Through Libert’s intelligence, Austrian forces reclaim Lemberg at dawn. Among them is Paul (now a captain) leading the victorious troops. He finds Mary Ann and, in a rush of joy, embraces her, not yet seeing the haunted, otherworldly look in her eyes.

But into their reunion stumbles the dying Nika, wounded in the retreat. In his final breath, he declares to Paul that Mary Ann was unfaithful. Shocked and wounded, Paul pulls away. Mary Ann remains silent, accepting his judgment, her sacrifice too private and painful to explain.

But Libert steps forward, unable to let her heroism go unrecognized. With reverence, he leads her to a balcony overlooking the gathered Austrian troops. A general delivers a solemn tribute, and the army kneels before her in honor. Among them are Otto Krueger, the stern commandant; the Countess, a noblewoman moved by Mary Ann’s valor; and the Count, who bows with the others.

Only Paul remains standing, frozen with guilt and awe. Slowly, humbly, he drops to his knees.

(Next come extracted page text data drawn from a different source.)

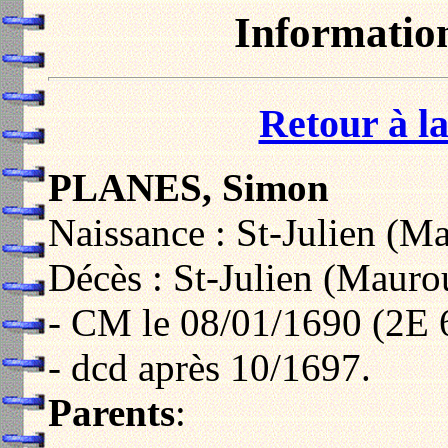
Informatio
Retour à la
PLANES, Simon
Naissance : St-Julien (M
Décès : St-Julien (Mauro
- CM le 08/01/1690 (2E 
- dcd après 10/1697.
Parents
: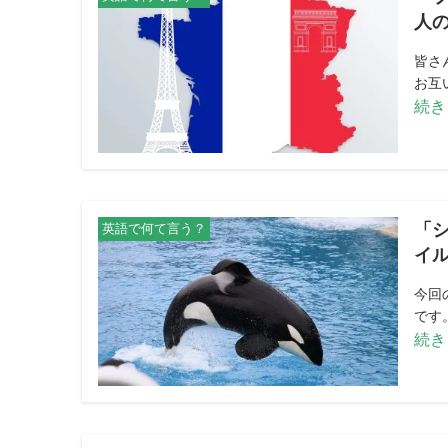
人
皆さ
お互
続き
「シ
英語で何て言う？
イ
今回
です。
続き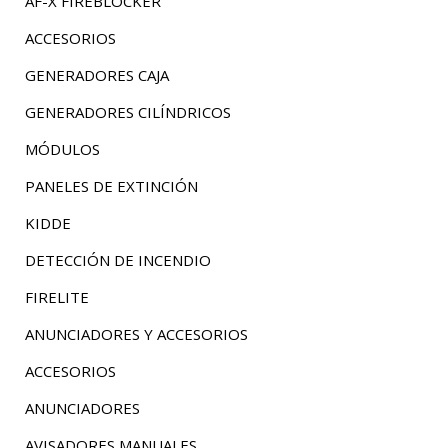
AF-X FIREBLOCKER
ACCESORIOS
GENERADORES CAJA
GENERADORES CILÍNDRICOS
MÓDULOS
PANELES DE EXTINCIÓN
KIDDE
DETECCIÓN DE INCENDIO
FIRELITE
ANUNCIADORES Y ACCESORIOS
ACCESORIOS
ANUNCIADORES
AVISADORES MANUALES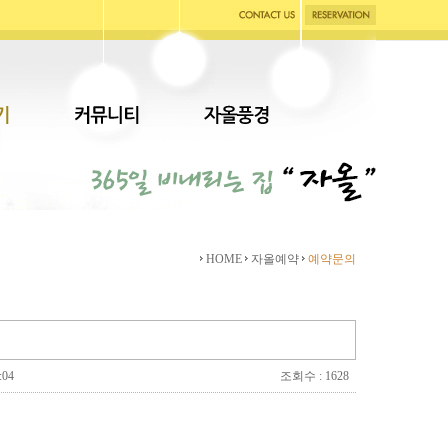
HOME
자올예약
예약문의
:04
조회수 : 1628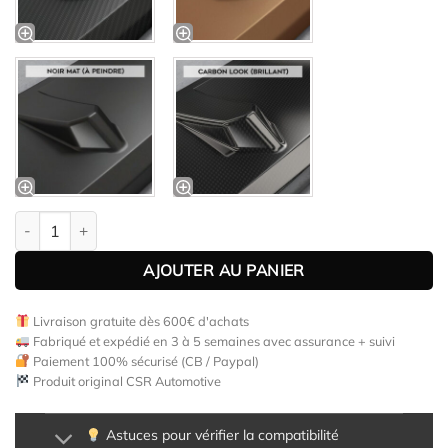
quantité de Lame de parechoc avant pour BMW Série 5 G30 / G3
AJOUTER AU PANIER
Livraison gratuite dès 600€ d'achats
Fabriqué et expédié en 3 à 5 semaines avec assurance + suivi
Paiement 100% sécurisé (CB / Paypal)
Produit original CSR Automotive
Astuces pour vérifier la compatibilité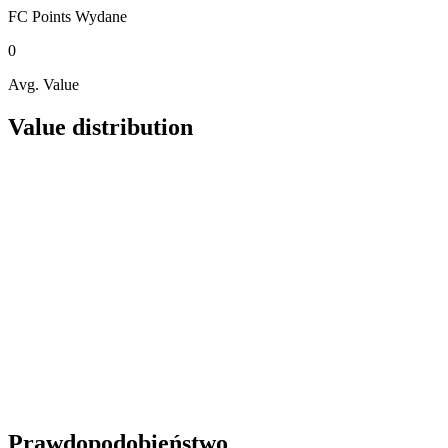
FC Points
Wydane
0
Avg. Value
Value distribution
Prawdopodobieństwo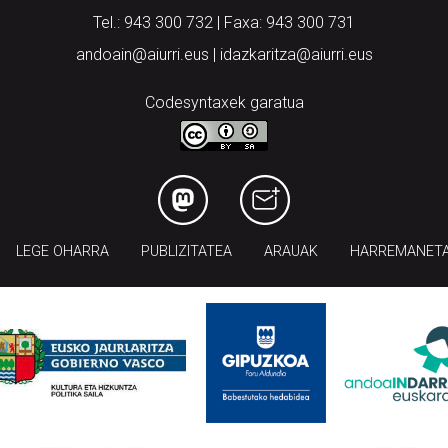
Tel.: 943 300 732 | Faxa: 943 300 731
andoain@aiurri.eus | idazkaritza@aiurri.eus
Codesyntaxek garatua
LEGE OHARRA
PUBLIZITATEA
ARAUAK
HARREMANET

Mary Ann’s eyes brim with tears (not of sorrow, but peace) as she reaches out to the man she loves. Her faith is restored.

==Cast==
- Norma Talmadge as Mary Ann Wagner
- Gilbert Roland as Paul Hartman
- Arnold Kent as Nika Turgenov
- Boris de Fast as Passerby
- Michael Vavitch as Father Roche
- Gustav von Seyffertitz as Otto Krueger
- Gladys Brockwell as Countess
- Nicholas Soussanin as Count

==Music==
The film featured a theme song entitled “Poem” which was composed by Zdenko Fibich. This song is better known under its 1933 title "My Moonlight Madonna" in which the melody was slightly altered to fit the newly written lyrics. Although the song "Woman Disputed (I Love You)" (which was written by Bernie Grossman and Edward Ward) was published as the theme song of the film it is not featured at all on the recorded synchronized soundtrack released with the film. The orchestra featured on the soundtrack was directed by Hugo Riesenfeld with Josef Pasternack acting as assistant director.

==Preservation==
The film is extant at the Library of Congress film archive, and has been exhibited for audiences in recent years.